Stored data entries:
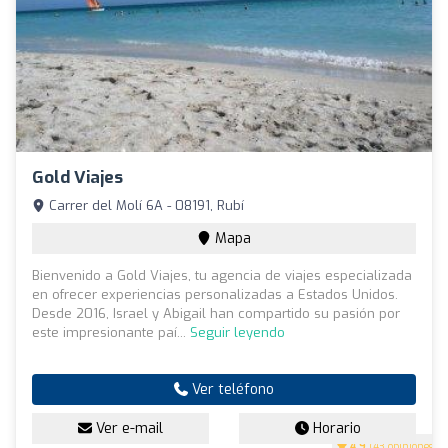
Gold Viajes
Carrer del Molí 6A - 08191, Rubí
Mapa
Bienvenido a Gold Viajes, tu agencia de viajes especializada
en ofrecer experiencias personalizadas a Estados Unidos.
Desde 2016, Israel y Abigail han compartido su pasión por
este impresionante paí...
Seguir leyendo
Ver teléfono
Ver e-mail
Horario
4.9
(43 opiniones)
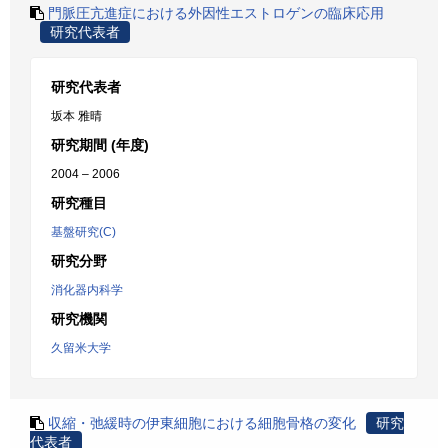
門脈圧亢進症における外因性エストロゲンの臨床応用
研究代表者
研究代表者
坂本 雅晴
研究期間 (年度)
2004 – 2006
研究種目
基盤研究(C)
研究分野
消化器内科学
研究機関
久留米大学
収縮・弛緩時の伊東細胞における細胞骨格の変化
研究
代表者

_Instructions for the task_:
Looking over the records, find each line with the word "Gold" and copy it.

_Task response_:
Gold Viajes
Bienvenido a Gold Viajes, tu agencia de viajes especializada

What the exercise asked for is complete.